There was a time in recent history that the USA became a haven of hope for many downtrodden minorities of European kingdoms. When these immigrants sacrificed and struggled to arrive in the USA, they adopted the “melting pot” approach to culture. It did not matter where you came from, because “all men are created equal”. Even today, American domestic laws forbid the collecting of racial information in employment or other personal documents.
For much of the rest of the world, however, identity is first a matter of religion and ethnic culture. Therefore, to draw borders around present-day Iraq, such as, Europeans tried to make a “melting pot” out of three cultures that, until this day, refuse to live together — Sunni Muslim, Shi’a Muslim, and Kurdish. Iraq is a “failed state” precisely because the “melting pot” analogy no longer satisfies in this complex, “culture-clash” world. The West has tried to “melt” various cultures in drawing post-world-war borders in many places. Most of these states are in shambles, if not entirely failed.
It is a good bet that George Bush Senior followed advice not to capture Saddam Hussain to avoid exactly the conditions now unfolding in that sad and artificial “secular state” construct. In seeking revenge (or oil fields), Bush Junior has opened exactly the “can of worms” his father had perhaps hoped to avoid. The human suffering seems only to grow in Iraq, and other such artificially-bordered “melting pot” states.
Now it happens that if you “melt” Muslim identity and cultures down to merge with secular elements, you very often emasculate them.
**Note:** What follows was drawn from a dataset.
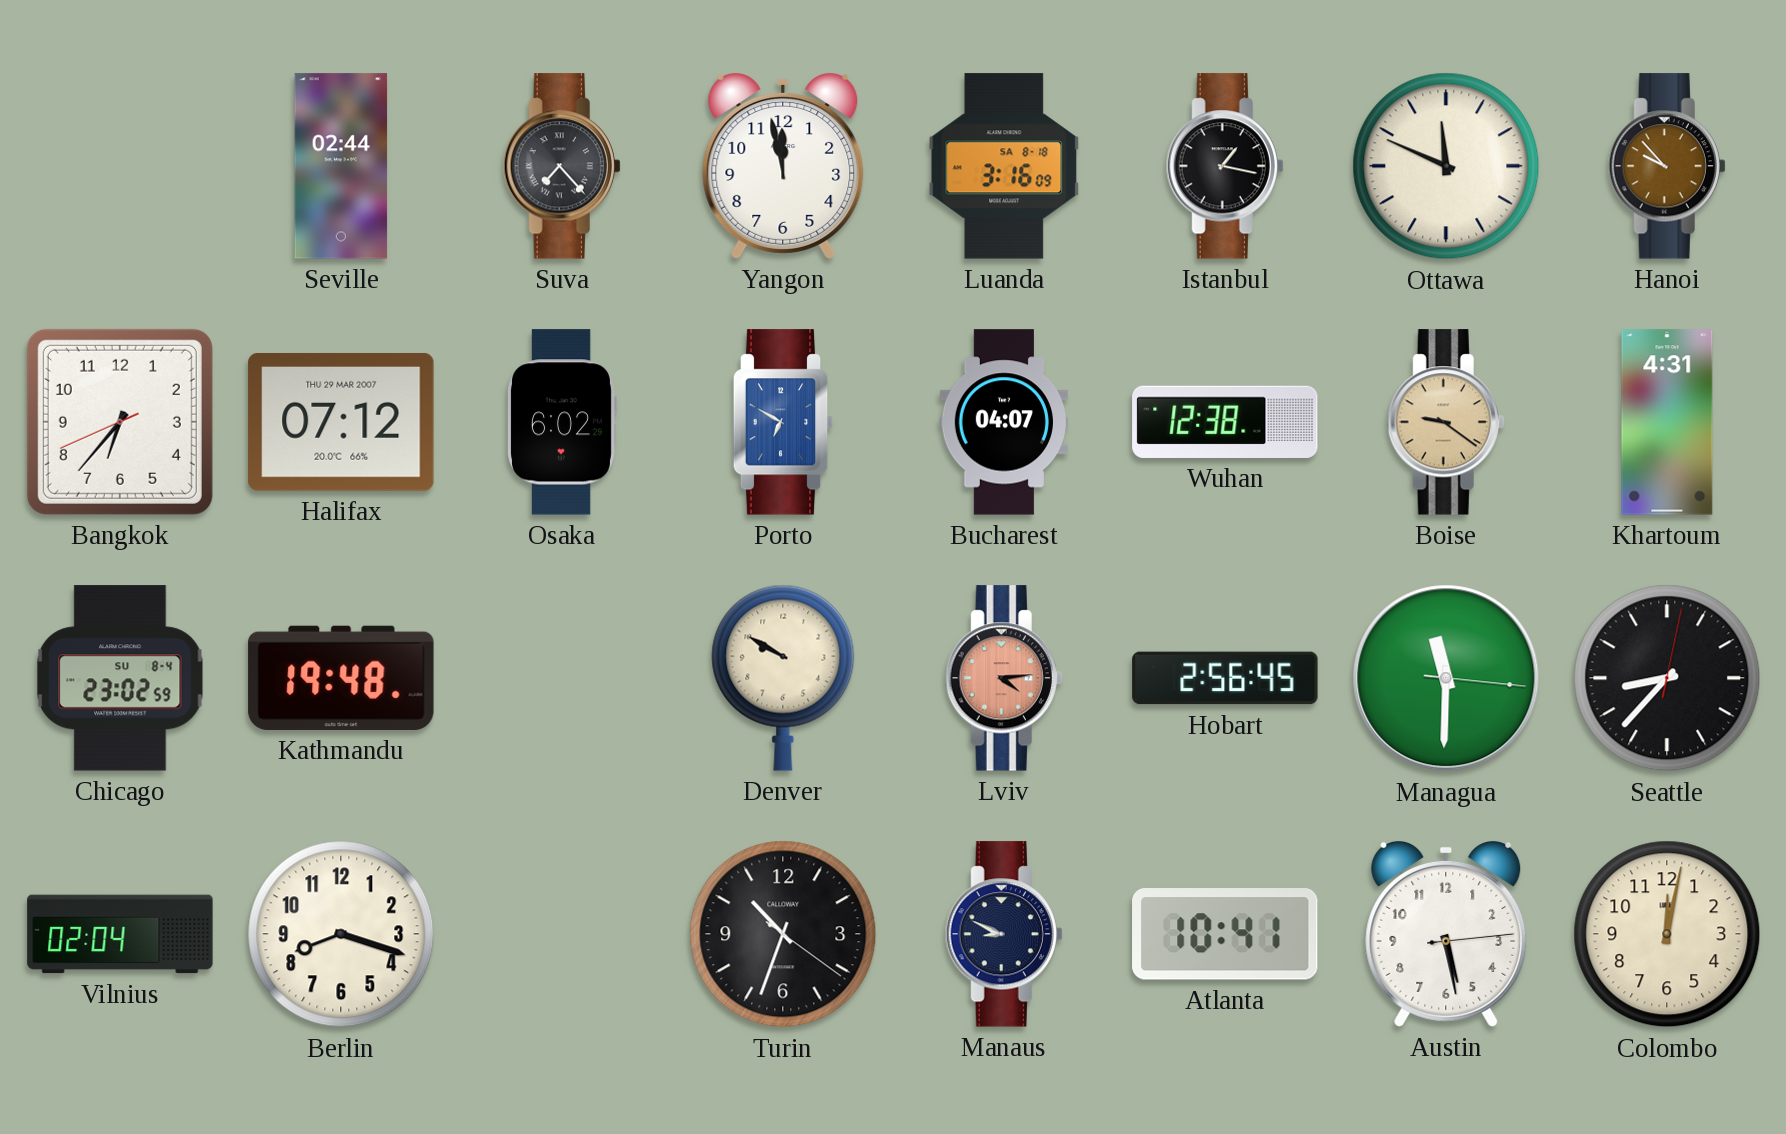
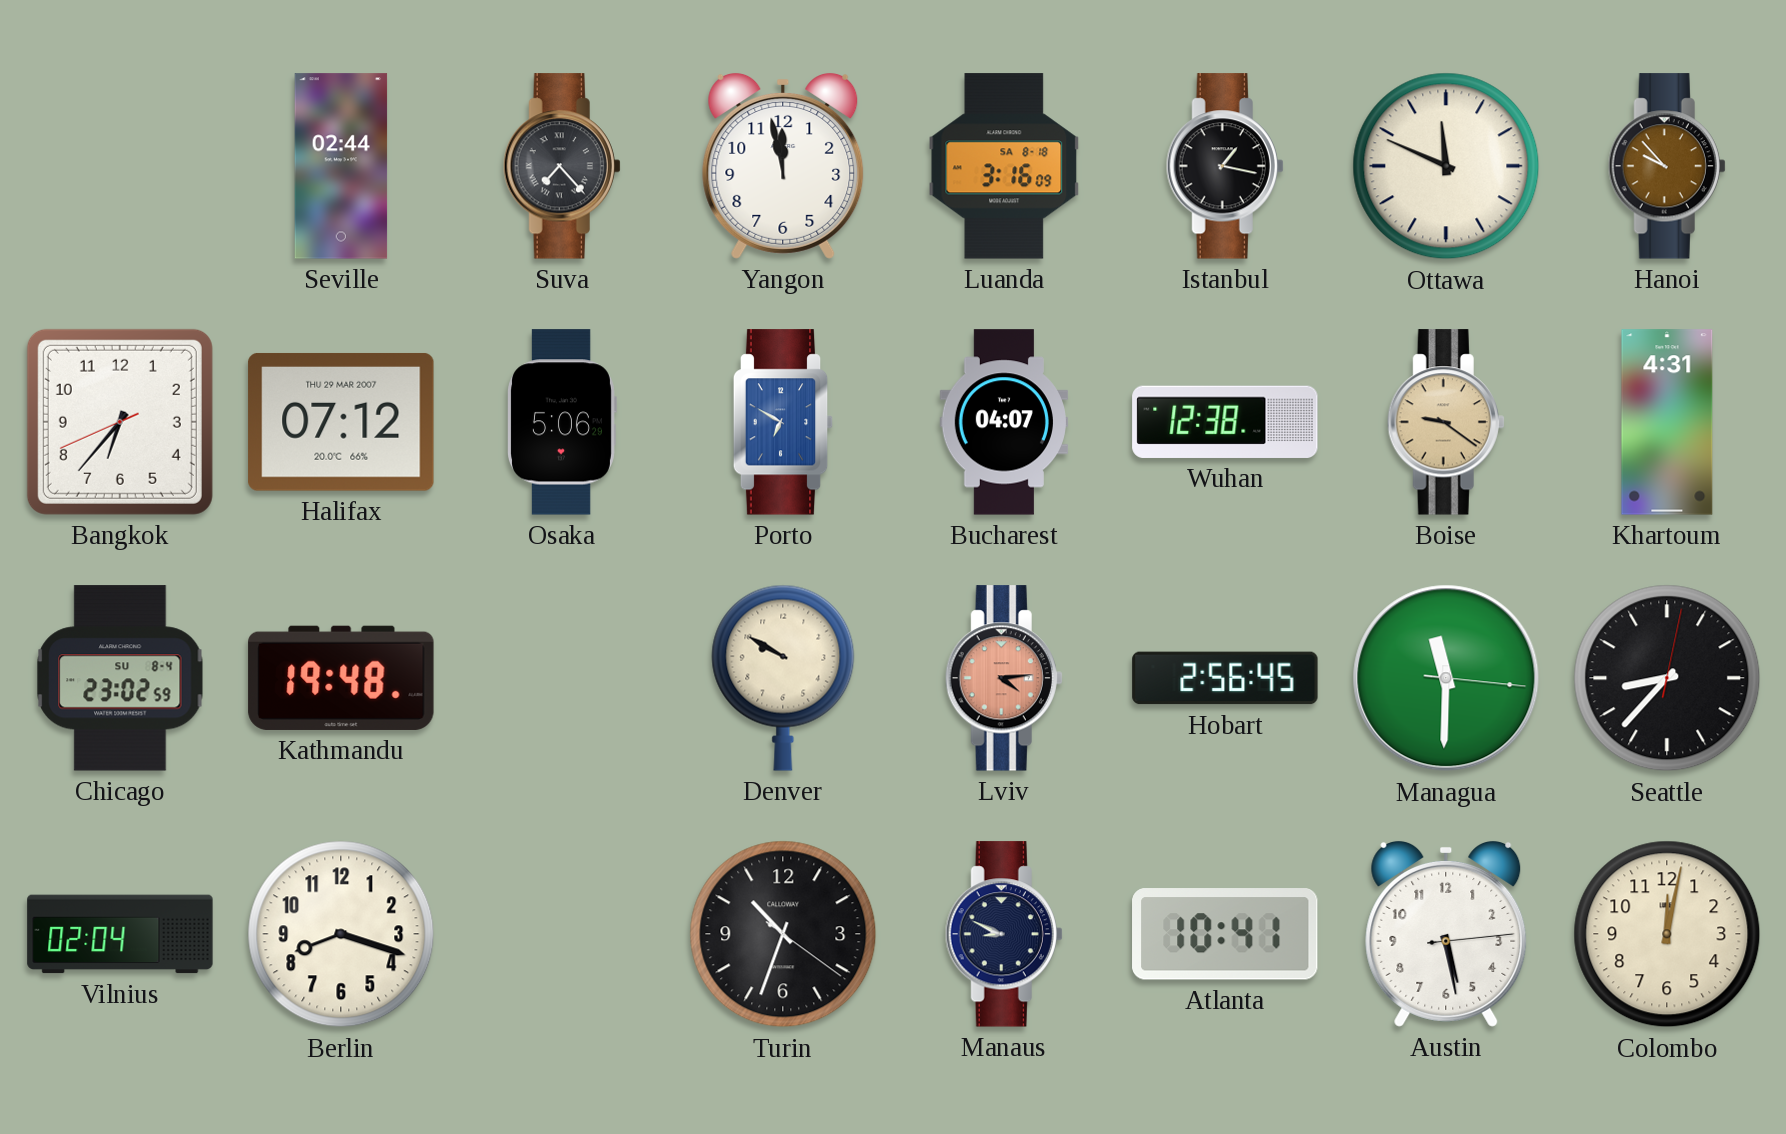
Osaka: 6:02 -> 5:06
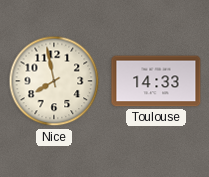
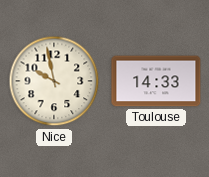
Nice: 7:58 -> 9:58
Malaysia is struggling to avoid such a fate, and has succeeded so far, although the ever-present secular-liberal political pressures are always troubling. And now we have Myanmar, applying to join the modern world, and rebelling against the borders of Burma as drawn by those same western powers that have always forced various unfriendly cultures to mix and be happy. Saudi Arabia is such a creation, bolstered by vast amounts of money, so the Saudis are a monarchy that looks to be fairly stable, as long as it is defended by the Western oil interests.
Who loses out? Who is emasculated? The Rohingya of the former Burma. Myanmar doesn’t want them, and has denied them citizenship. They are stateless, and even their neighbouring Buddhists are up-in-arms against them. How would a stateless people defend themselves? The Rohingyas are emigrating to various nearby countries, such as Malaysia, where they are a burden on the native populations and economic institutions. Rohingyas are, after all, denied education and forced to protect themselves by Mafia-like groupings.
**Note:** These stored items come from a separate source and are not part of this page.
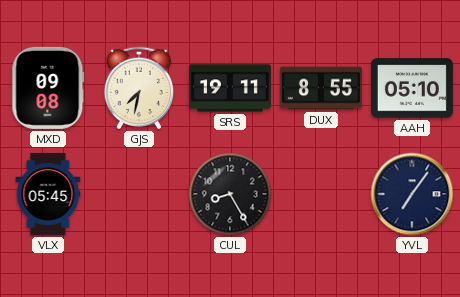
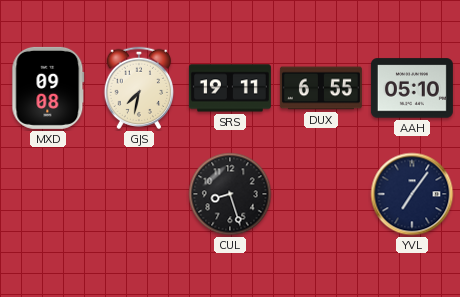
DUX: 8:55 -> 6:55
VLX: 05:45 -> none
CUL: 8:25 -> 8:27
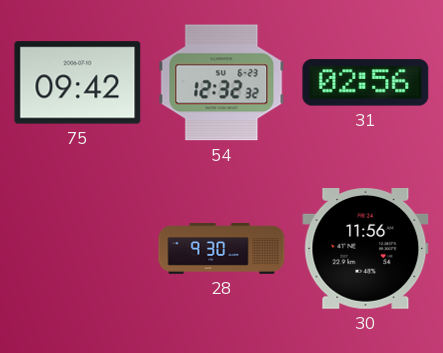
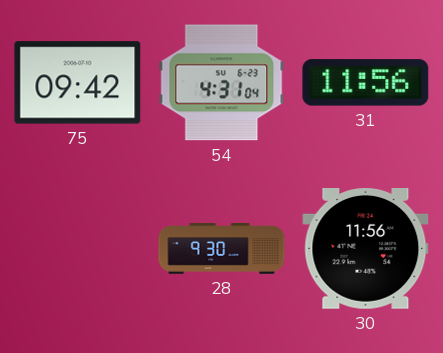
54: 12:32 -> 4:31
31: 02:56 -> 11:56
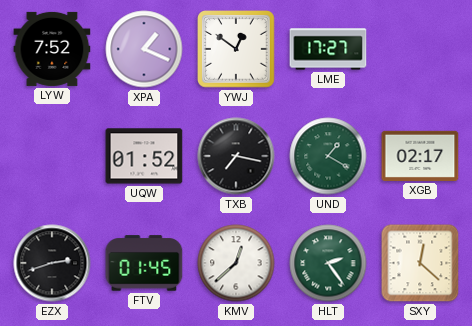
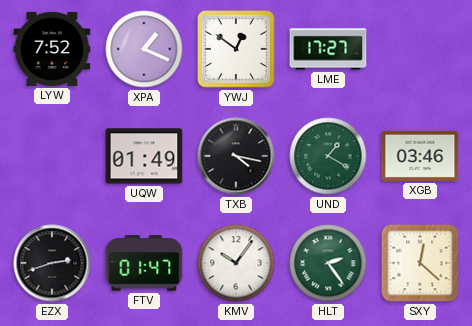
UQW: 01:52 -> 01:49
TXB: 7:17 -> 4:17
XGB: 02:17 -> 03:46
FTV: 01:45 -> 01:47
KMV: 12:38 -> 10:06
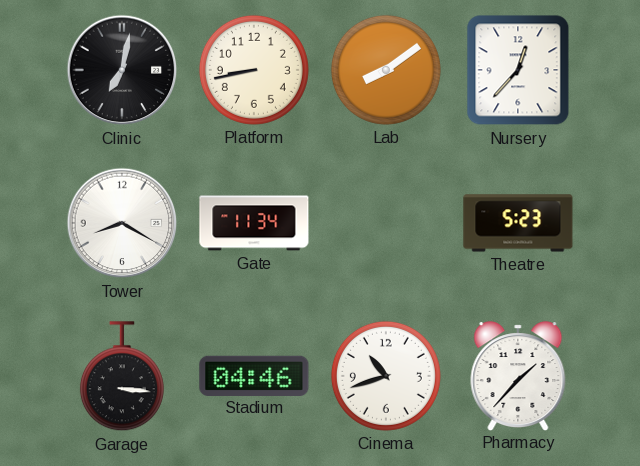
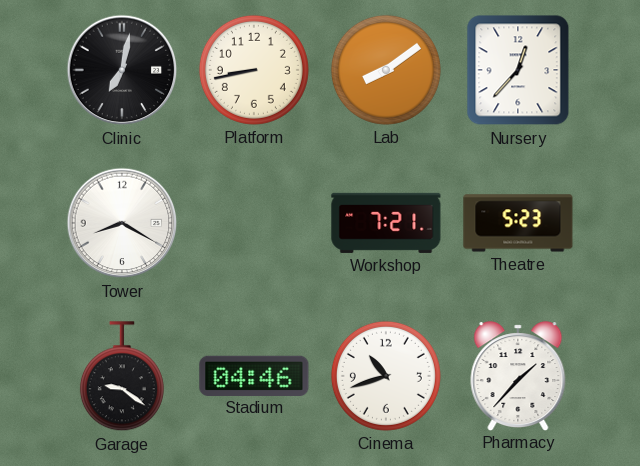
Gate: 11:34 -> none
Workshop: none -> 7:21
Garage: 3:16 -> 9:21
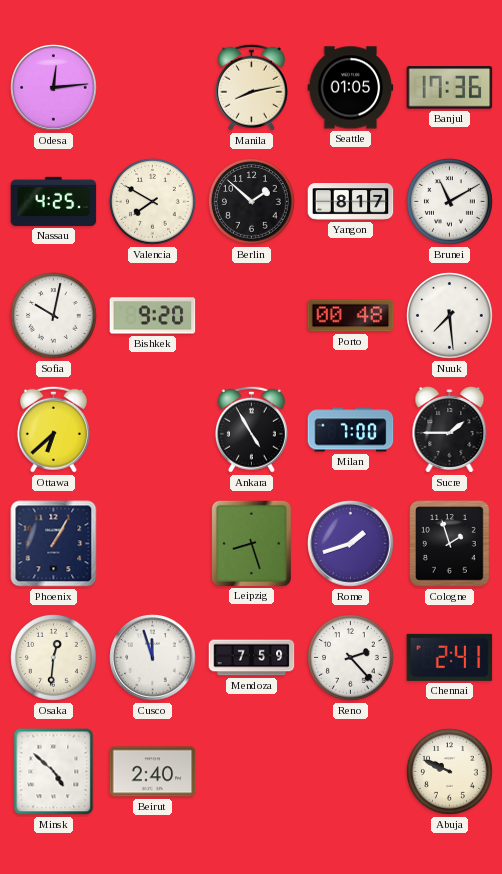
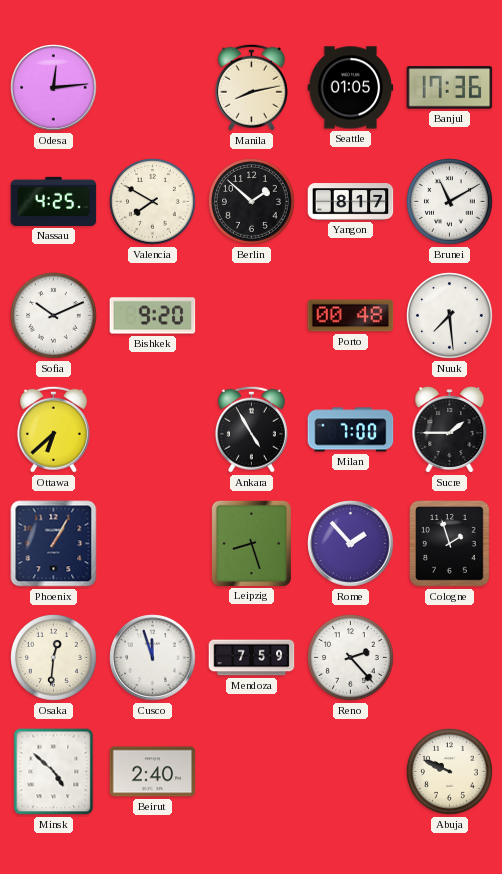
Sofia: 10:02 -> 10:11
Rome: 1:42 -> 1:53
Chennai: 2:41 -> none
So this is a self-defeating situation. Either Myanmar must “play by the rules” and let them melt into the nation-state they have inherited from the British, or else they must re-draw the borders to give the Rohingyas their own country. But would Rohingyas know what to do with it? Did the Acehnese? Would the Czechnians, Kashmiris, Mindanaoans, Uigher, Kurds, South Thai, Palestinian, or any other alienated and impoverished cultural groups (usually Muslim)?
Where is the so-called “United Nations”? Myanmar is in total and flagrant violation of UN Human Rights Principles, and yet nothing is done. ASEAN is trying the “melting pot” approach by treating Myanmar as an equal participant in the ASEAN grouping, and who is speaking out against this? Is there any other such alienated culture group within ASEAN? As a former ASEAN leader has said, the principle of non-interference within local domestic policies of ASEAN members cannot really apply in the modern world, where so many problems, such as statelessness, are trans-border.
So what is the solution? As best we can until now, we must speak out. And in speaking out, we must seek solutions for other minorities who are suffering the forced “melting” by which the western world likes to control and exploit the poorer members of our human community. For Muslims, the solution is obvious. We must revive our Ummah, until it becomes a source of identity-formation that takes precedence over national constructs.
Worms are worms, and the super-powers strive to keep up-and-coming cultures passive and compliant by various aspects of the “melting pot” strategy. The Muslim Ummah is one possible response to that hegemony, one that the West does not like, nor do the rich Saudis who enjoy their wealth by the sufferance of their western protectors. From this point of view, Osama bin Laden was easily able to prove his attack on the American icons, if indeed he really was clever enough to organize it all by himself. There has always been speculation of “inside help” in that attack, and the twenty-first century has been almost completely defined by it. An American Muslim has recently stated that the two biggest catastrophes of modern times have been bin Laden and Bush. Together, they have distracted perfectly credible attempts to meet cultural identity by the rubric “War on Terror”. And so Buddhists in Myanmar consider the Rohingyas terrorists, as well they might, since any cultural grouping whose identity and very existence is threatened by world majorities tends to become extremely desperate.
As Noam Chomsky has recently pointed out, the survival of highly-educated humanity is severely threatened by all the problems created by the attitudes and machinations of those same educated and powerful groupings, while the long-term survival of humanity itself may well lie with the meek and disenfranchised of the earth, of whom the Rohingya are probably the foremost example at the moment.